As a kid, I learned to write in cursive in second grade, after having learned to write in block letters in first grade.  I did the required schoolwork and wrote in cursive that year, then dropped it pretty much entirely.  I saw it merely as a school subject without much practical application; I never considered that one might actually use cursive writing in one's own life, because block letters just seemed so much more efficient and practical to me.  This despite the fact that both of my parents have always written in an elegant, spare, efficient cursive. 

More generally, I had and have always had pretty bad handwriting.  It isn't chickenscratch; indeed, it is one of the most legible handwritings I've seen.  At least it was when I was in grammar school; over time it has evolved as I've tried to make my writing more "efficient" and rapid, and recently it has become less legible as I rush to write everything.  I am currently trying to correct this, taking my time to make sure that what I write is really readable for myself and any other audience.  In any case though, my writing is not pretty by any means.  This is odd, because I generally have very good fine motor skills for things like sports, working with tools or delicate plants, etc.
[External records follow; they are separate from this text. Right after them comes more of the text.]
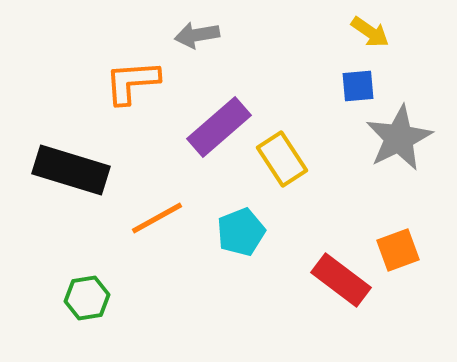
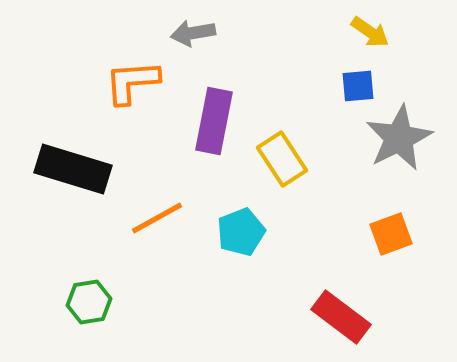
gray arrow: moved 4 px left, 2 px up
purple rectangle: moved 5 px left, 6 px up; rotated 38 degrees counterclockwise
black rectangle: moved 2 px right, 1 px up
orange square: moved 7 px left, 16 px up
red rectangle: moved 37 px down
green hexagon: moved 2 px right, 4 px down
But after reading this article, I am motivated to stress learning handwriting with my kids, regardless of how much their schools relegate it to a secondary status.  In a preschool workbook my wife bought recently, I have encouraged Caro and Sam to write letters freeform a few times after tracing the workbook's forms.  And eventually I'll want Sam and Paulo to learn cursive writing.  For myself, in a recent training course I've been taking at work, I've been taking notes in cursive and practicing all the letters, just like in second grade.  After so long without using it, I really do feel it working rusty parts of my brain, and indeed I make errors and slip into block letters at times.  It's fun.

This new attitude of mine towards cursive writing applies to other aspects of learning.  When I was seven or eight (and for a long time thereafter), I dismissed cursive writing because I couldn't see its short-term utility.  Indeed, I was almost proud of my ugly handwriting, because it was in acccord with my fervent insistence on prizing content over form or style.  In the same way, I didn't take very seriously the "soft" classes like art, music, or gym.  I was able to reason and argue pretty coherently that these things weren't important, and I'd been schooled to believe that I had a right to question and criticize such things.  I regarded as invalid the counterargument that I would understand the value of these things when I was older.  So essentially a mix of my childish short-term thinking and the arrogance of someone who is convinced that he's intelligent enough and has the right to question everything, combined to cut me off from things that, in retrospect, I think are very valuable. 

Today I am a firm believer in the importance of developing your body, your musical sense, and your artistic criteria in school, in addition to the "hard", more core subjects.  The gym, music, and art classes at my school weren't always particularly well-done, but if they had been, and I'd been more open to them, they could have really contributed to my formation as an integral human being.  As it was, whatever learning I have in these areas occurred mainly outside of school.  That said, what I thought were corny folksongs in grammar school music class have served me for singing to my children 25 years later!

While I don't believe in stifling a child's sense of questioning, of critical inquiry, and of argumentation, I am against fetishizing pure reason to the point where an elegant argument stands in for reality, where critical thought replaces common sense.  It doesn't make sense to give a seven-year-old total free reign in terms of what he judges worthwhile or not for his education, because that child doesn't have sufficient referents and context to know everything that's important in the world.  But just forcing a kid to learn things, or arguing that his youth invalidates his reason, isn't the way to go either. 

I suppose that for my kids (and for any other kids I encounter), if they argue something that I don't agree with, particularly an argument that dismisses or invalidates some aspect of human existence, I will counterargue with reasons to demonstrate the value of these things.  "You'll understand when you're older" isn't a valid argument for me, but neither is deferring to the rootless, ahistorical, short-term thinking of a child (or of the larger modern society, for that matter!).  And the precautionary principle always applies--you never know when something that seems trivial, like writing in cursive letters, may be found to have deeper repercussions, as the article shows us.